**WHAT THE TASK REQUIRES**
Looking at the entries underneath, work out how many lines contain "gravidez". Write only that number.

**Saved entries**
((
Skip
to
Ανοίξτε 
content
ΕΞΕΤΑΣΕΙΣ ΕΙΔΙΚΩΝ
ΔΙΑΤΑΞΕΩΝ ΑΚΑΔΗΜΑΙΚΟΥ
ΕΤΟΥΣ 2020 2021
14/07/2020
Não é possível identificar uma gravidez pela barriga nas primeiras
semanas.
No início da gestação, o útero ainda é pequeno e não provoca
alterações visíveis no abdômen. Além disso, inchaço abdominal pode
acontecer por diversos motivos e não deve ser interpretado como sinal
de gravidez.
))
**OUTPUT OF THE TASK**
2